Дэнни теперь достаточно знал о Фрейде — настолько действенным оказался выбранным им метод изучения, — чтобы пользоваться фрейдовской терминологией с той же легкостью, с которой он оперировал терминологией Талмуда. В первые две недели июля он потратил часть времени в библиотеке на то, чтобы терпеливо изложить мне основы фрейдизма. Мы сидели за нашим столом: Дэнни — в своем черном костюме, который он носил независимо от погоды, в белой рубашке без галстука, с бахромками, в кипе, с длинными пейсами и с жесткими волосками, которые теперь росли по всему лицу, почти как взрослая борода, я — в безрукавке, летних брюках и в кипе — и беседовали о Фрейде. То, что я тогда услышал, было для меня ново, настолько ново, что я не сразу смог переварить. Но Дэнни был терпелив — так же терпелив, как мой отец, и постепенно я начал понимать психологические построения Фрейда. И тоже был ошарашен. А более всего тем, что Дэнни, казалось, совершенно не отторгал фрейдизма. Как это возможно, спрашивал я себя, чтобы идеи Талмуда и мысли Фрейда умещались в голове одного и того же человека? Мне казалось, что одно непременно должно вытеснить другое. Но когда я сказал об этом Дэнни, он пожал плечами, ничего не ответил и вернулся к своему чтению.

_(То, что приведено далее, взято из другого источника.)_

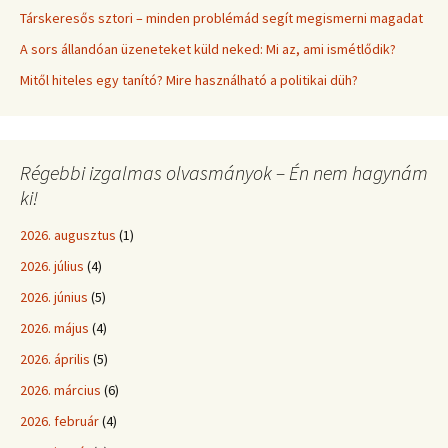
Társkeresős sztori – minden problémád segít megismerni magadat
A sors állandóan üzeneteket küld neked: Mi az, ami ismétlődik?
Mitől hiteles egy tanító? Mire használható a politikai düh?
Régebbi izgalmas olvasmányok – Én nem hagynám
ki!
2026. augusztus
(1)
2026. július
(4)
2026. június
(5)
2026. május
(4)
2026. április
(5)
2026. március
(6)
2026. február
(4)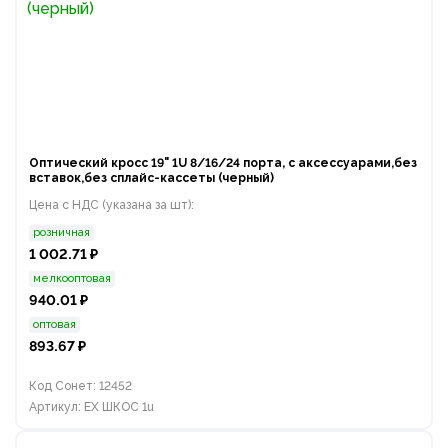
Оптический кросс 19" 1U 8/16/24 порта, с аксессуарами,без
вставок,без сплайс-кассеты (черный)
Цена с НДС (указана за шт):
розничная
1 002.71 ₽
мелкооптовая
940.01 ₽
оптовая
893.67 ₽
Код Сонет: 12452
Артикул: EX ШКОС 1u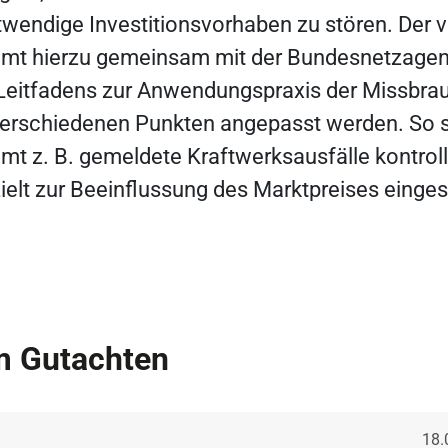
wendige Investitionsvorhaben zu stören. Der
amt hierzu gemeinsam mit der Bundesnetzagen
Leitfadens zur Anwendungspraxis der Missbra
 verschiedenen Punkten angepasst werden. So s
mt z. B. gemeldete Kraftwerksausfälle kontroll
zielt zur Beeinflussung des Marktpreises einge
m Gutachten
Ver
18.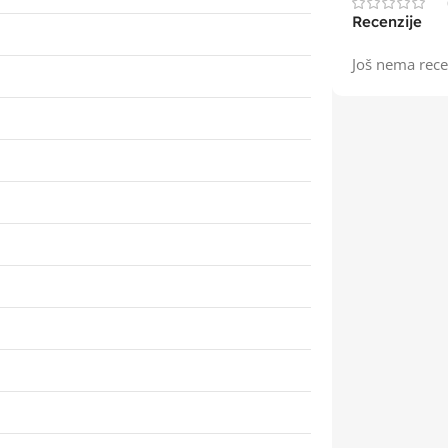
Recenzije
Još nema rece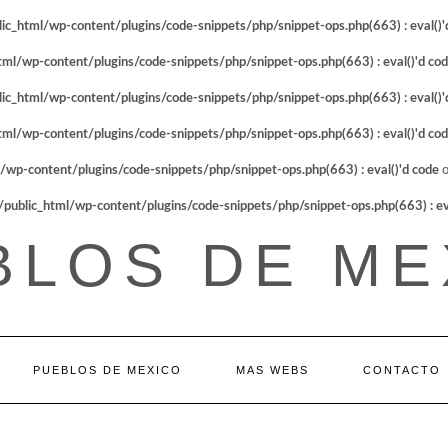
_html/wp-content/plugins/code-snippets/php/snippet-ops.php(663) : eval()'
l/wp-content/plugins/code-snippets/php/snippet-ops.php(663) : eval()'d co
_html/wp-content/plugins/code-snippets/php/snippet-ops.php(663) : eval()'
l/wp-content/plugins/code-snippets/php/snippet-ops.php(663) : eval()'d co
p-content/plugins/code-snippets/php/snippet-ops.php(663) : eval()'d code
o
blic_html/wp-content/plugins/code-snippets/php/snippet-ops.php(663) : eva
BLOS DE ME
PUEBLOS DE MEXICO
MAS WEBS
CONTACTO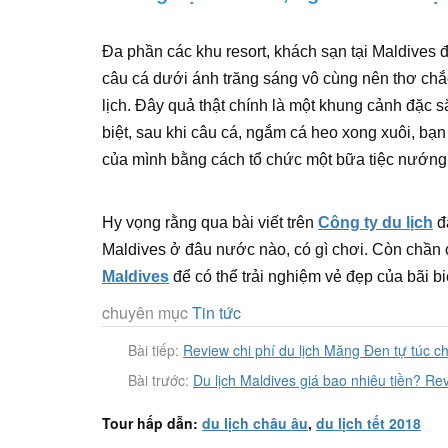
Đa phần các khu resort, khách sạn tại Maldives 
câu cá dưới ánh trăng sáng vô cùng nên thơ chắc
lịch. Đây quả thật chính là một khung cảnh đặc 
biệt, sau khi câu cá, ngắm cá heo xong xuôi, bạ
của mình bằng cách tổ chức một bữa tiệc nướng 
Hy vọng rằng qua bài viết trên
Công ty du lịch
đã
Maldives ở đâu nước nào, có gì chơi. Còn chần
Maldives
để có thể trải nghiệm vẻ đẹp của bãi b
chuyên mục
Tin tức
Bài tiếp:
Review chi phí du lịch Măng Đen tự túc ch
Bài trước:
Du lịch Maldives giá bao nhiêu tiền? Revi
Tour hấp dẫn:
du lịch châu âu
,
du lịch tết 2018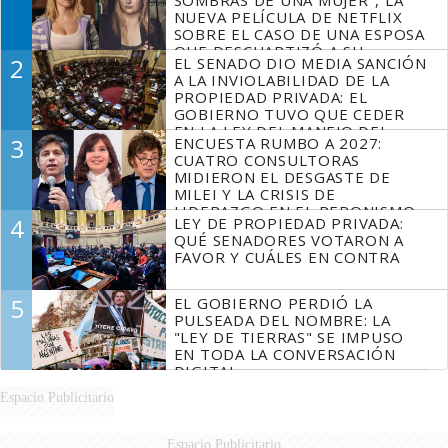
SOMBRAS DE UNA MUJER", LA
NUEVA PELÍCULA DE NETFLIX
SOBRE EL CASO DE UNA ESPOSA
QUE DESCUARTIZÓ A SU
2
EL SENADO DIO MEDIA SANCIÓN
MARIDO
A LA INVIOLABILIDAD DE LA
PROPIEDAD PRIVADA: EL
GOBIERNO TUVO QUE CEDER
EN LA LEY DEL MANEJO DEL
3
ENCUESTA RUMBO A 2027:
FUEGO
CUATRO CONSULTORAS
MIDIERON EL DESGASTE DE
MILEI Y LA CRISIS DE
LIDERAZGO EN EL PERONISMO
4
LEY DE PROPIEDAD PRIVADA:
QUÉ SENADORES VOTARON A
FAVOR Y CUÁLES EN CONTRA
5
EL GOBIERNO PERDIÓ LA
PULSEADA DEL NOMBRE: LA
"LEY DE TIERRAS" SE IMPUSO
EN TODA LA CONVERSACIÓN
DIGITAL
Espacio Publicitario
Espacio Publicitario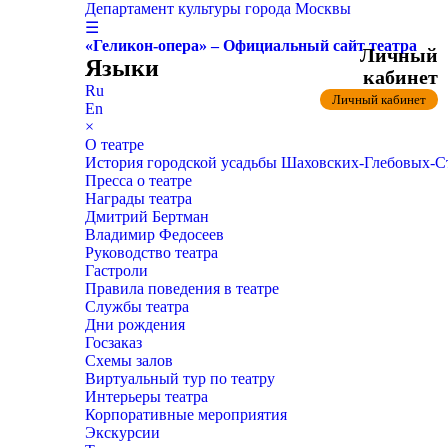
Департамент культуры города Москвы
☰
«Геликон-опера» – Официальный сайт театра
Личный
Языки
кабинет
Ru
Личный кабинет
En
×
О театре
История городской усадьбы Шаховских-Глебовых-
Пресса о театре
Награды театра
Дмитрий Бертман
Владимир Федосеев
Руководство театра
Гастроли
Правила поведения в театре
Службы театра
Дни рождения
Госзаказ
Схемы залов
Виртуальный тур по театру
Интерьеры театра
Корпоративные мероприятия
Экскурсии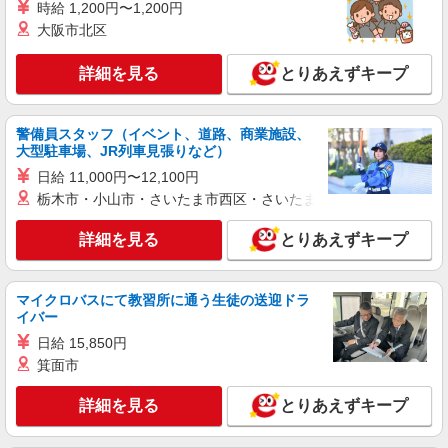
時給 1,200円〜1,200円
小規模多機能での夜専介護士
大阪市北区
1夜勤：25500円〜28050円 ※資格・経験によ
る
詳細を見る
とりあえずキープ
埼玉県川越市
詳細を見る
警備員スタッフ（イベント、道路、商業施設、
キープ
大型駐車場、JR列車見張りなど）
日給 11,000円〜12,100円
正社員
グループホーム ソラスト川越/1180000034-019
栃木市・小山市・さいたま市西区・さいたま市岩槻区・久喜市・
介護職員（ヘルパー）（役職なし）
詳細を見る
とりあえずキープ
月給252,620円〜263,145円（経験・能力等に
よる） ＜給与補足＞夜勤5回分（53,420〜53,945
円）含む。※夜勤1回あたり10,684〜10,789円（深
埼玉県川越市鯨井1136-1
マイクロバスにて教習所に通う生徒の送迎ドラ
夜割増＋夜勤手当）
イバー
詳細を見る
キープ
日給 15,850円
箕面市
派遣社員
（株）ウィルオブ・ワークCW 大宮支店/ms110101
詳細を見る
とりあえずキープ
生活サポート
時給1400円 ◆前払い・日払い・週払いOK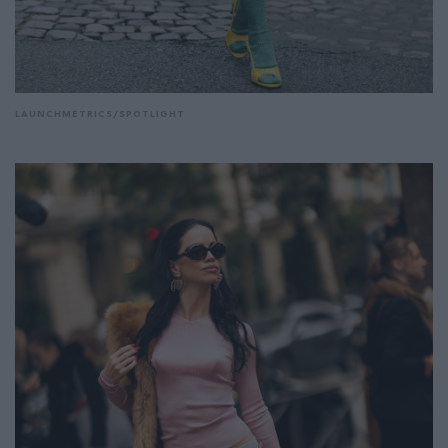
LAUNCHMETRICS/SPOTLIGHT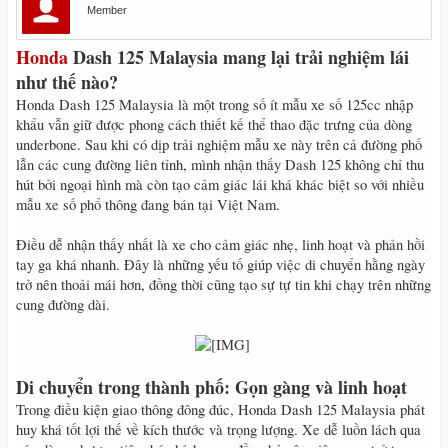
Member
Honda
Dash 125 Malaysia mang lại trải nghiệm lái
như thế nào?
Honda Dash 125 Malaysia là một trong số ít mẫu xe số 125cc nhập
khẩu vẫn giữ được phong cách thiết kế thể thao đặc trưng của dòng
underbone. Sau khi có dịp trải nghiệm mẫu xe này trên cả đường phố
lẫn các cung đường liên tỉnh, mình nhận thấy Dash 125 không chỉ thu
hút bởi ngoại hình mà còn tạo cảm giác lái khá khác biệt so với nhiều
mẫu xe số phổ thông đang bán tại Việt Nam.
Điều dễ nhận thấy nhất là xe cho cảm giác nhẹ, linh hoạt và phản hồi
tay ga khá nhanh. Đây là những yếu tố giúp việc di chuyển hằng ngày
trở nên thoải mái hơn, đồng thời cũng tạo sự tự tin khi chạy trên những
cung đường dài.
​
Di chuyển trong thành phố: Gọn gàng và linh hoạt
Trong điều kiện giao thông đông đúc, Honda Dash 125 Malaysia phát
huy khá tốt lợi thế về kích thước và trọng lượng. Xe dễ luồn lách qua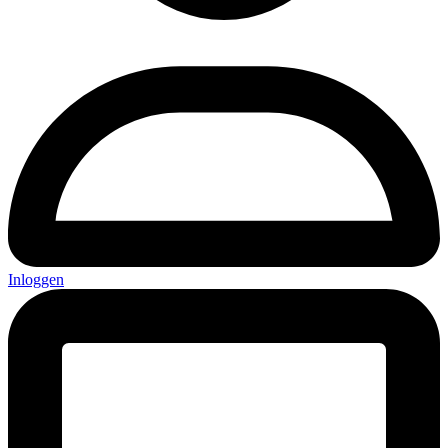
Inloggen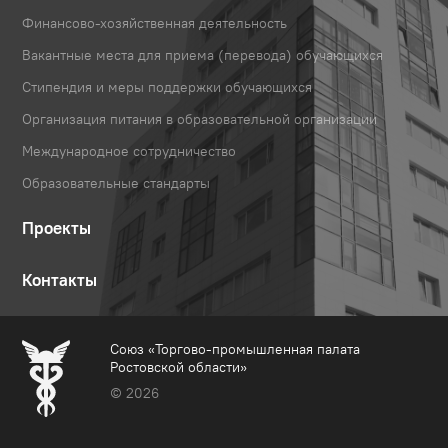
Финансово-хозяйственная деятельность
Вакантные места для приема (перевода) обучающихся
Стипендия и меры поддержки обучающихся
Организация питания в образовательной организации
Международное сотрудничество
Образовательные стандарты
Проекты
Контакты
Союз «Торгово-промышленная палата
Ростовской области»
© 2026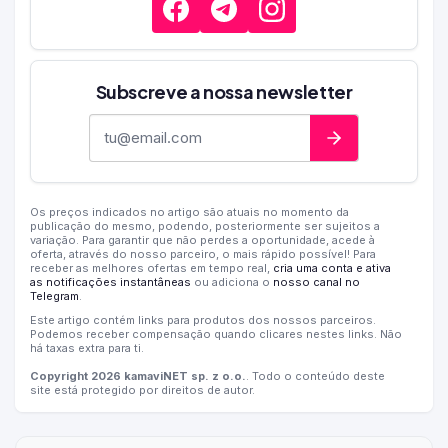
Subscreve a nossa newsletter
Endereço de e-mail
Os preços indicados no artigo são atuais no momento da
publicação do mesmo, podendo, posteriormente ser sujeitos a
variação. Para garantir que não perdes a oportunidade, acede à
oferta, através do nosso parceiro, o mais rápido possível! Para
receber as melhores ofertas em tempo real,
cria uma conta e ativa
as notificações instantâneas
ou adiciona o
nosso canal no
Telegram
.
Este artigo contém links para produtos dos nossos parceiros.
Podemos receber compensação quando clicares nestes links. Não
há taxas extra para ti.
Copyright 2026 kamaviNET sp. z o.o.
. Todo o conteúdo deste
site está protegido por direitos de autor.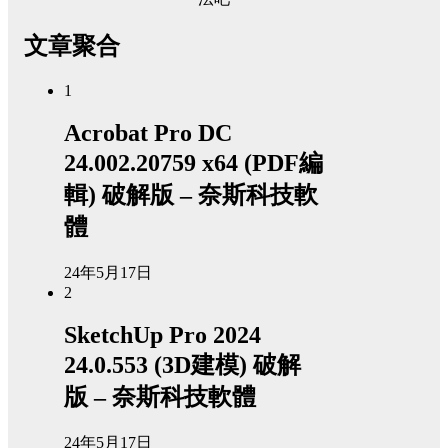
文章聚合
1
Acrobat Pro DC
24.002.20759 x64 (PDF編
輯) 破解版 – 奈斯科技軟
體
24年5月17日
2
SketchUp Pro 2024
24.0.553 (3D建模) 破解
版 – 奈斯科技軟體
24年5月17日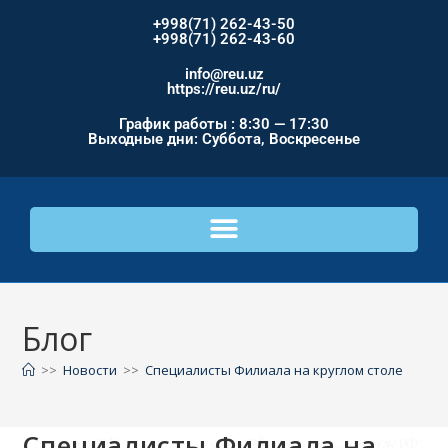
+998(71) 262-43-50
+998(71) 262-43-60
info@reu.uz
https://reu.uz/ru/
График работы : 8:30 — 17:30
Выходные дни: Суббота, Воскресенье
Блог
>>
Новости
>>
Специалисты Филиала на круглом столе
Специалисты Филиала на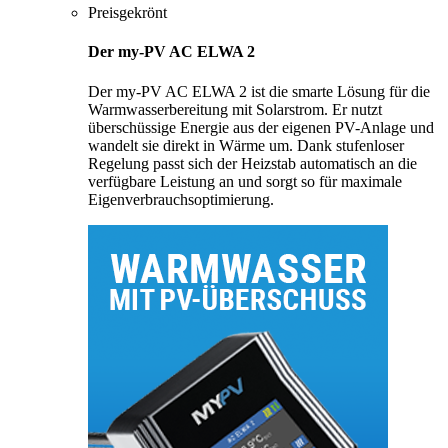
Preisgekrönt
Der my-PV AC ELWA 2
Der my-PV AC ELWA 2 ist die smarte Lösung für die
Warmwasserbereitung mit Solarstrom. Er nutzt
überschüssige Energie aus der eigenen PV-Anlage und
wandelt sie direkt in Wärme um. Dank stufenloser
Regelung passt sich der Heizstab automatisch an die
verfügbare Leistung an und sorgt so für maximale
Eigenverbrauchsoptimierung.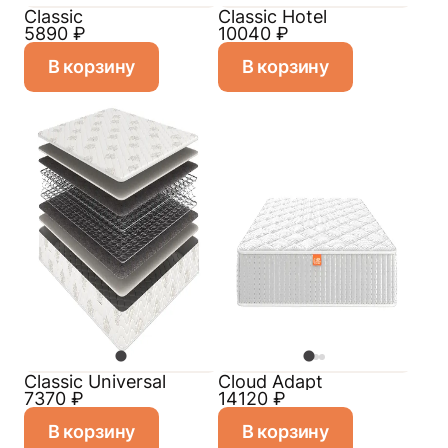
Classic
Classic Hotel
5890
₽
10040
₽
В корзину
В корзину
Classiс Universal
Cloud Adapt
7370
₽
14120
₽
В корзину
В корзину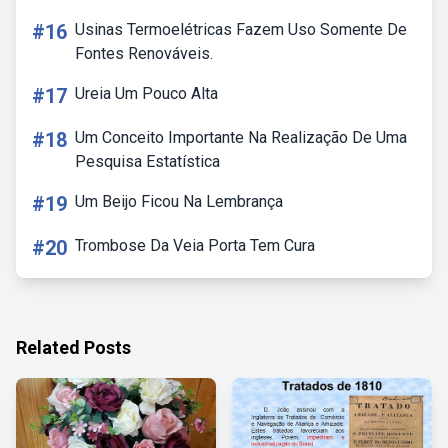
#16
Usinas Termoelétricas Fazem Uso Somente De
Fontes Renováveis.
#17
Ureia Um Pouco Alta
#18
Um Conceito Importante Na Realização De Uma
Pesquisa Estatística
#19
Um Beijo Ficou Na Lembrança
#20
Trombose Da Veia Porta Tem Cura
Related Posts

Будь мой отец здоров, я бы обсудил с ним это, но он был в больнице, медленно поправлялся, и я не хотел тревожить его еще и тем, что читал Дэнни. Ему хватало собственных переживаний. Когда бы мы с Дэнни не приходили его навестить, его кровать оказывалась завалена ворохом газет. Он читал все, что только мог найти, о гибели европейского еврейства. И не говорил ни о чем, кроме европейского еврейства и ответственности, лежащей ныне на еврействе американском. Порой он упоминал о важности Палестины как еврейского дома, но больше переживал об американском еврействе и о том, насколько ему сейчас нужны учителя и раввины. Как-то он спросил нас с Дэнни, что мы сейчас читаем. Дэнни честно ответил — Фрейда. Отец, сидевший в своей больничной койке на подушках, посмотрел на него и зажмурился. Он очень исхудал за это время — он и до инфаркта был худее некуда, но после него потерял еще фунтов десять — и стал очень раздражительным. Так что я испугался, что он сейчас ввяжется с Дэнни в спор о Фрейде, но он только вздохнул и покачал головой. Он очень сейчас устал, сказал мой отец, он поговорит с Дэнни о Фрейде в другой раз. Но Дэнни не должен полагать, будто Фрейд — последнее слово в психоанализе, многие великие мыслители не разделяют его идей. После чего вернулся к гибели европейского еврейства. Известно ли нам, спросил он, что 17 декабря 1942 года мистер Иден [60] выступил в палате общин и представил детальное описание нацистского плана, уже к тому времени осуществлявшегося, «окончательного решения еврейского вопроса» в Европе? А еще — известно ли нам, что мистер Иден, хоть он и грозил нацистам ответными мерами, ни словом не обмолвился о практических шагах, которые надлежит предпринять для спасения евреев от известной ему участи? В Англии проходили митинги, протесты, подавались петиции, писались открытые письма, — словом, были задействованы все механизмы демократии, чтобы побудить британское правительство к каким-то действиям, и не было предпринято ровным счетом ничего. Все сочувствовали, но ничье сочувствие не оказалось достаточно действенным. Британцы впустили некоторое количество евреев — и затем захлопнули двери. Америка тоже не обеспокоилась как следует. Никто не обеспокоился как следует. Мир захлопнул свои двери — и шесть миллионов евреев оказались убиты. Что за мир! Что за безумный мир!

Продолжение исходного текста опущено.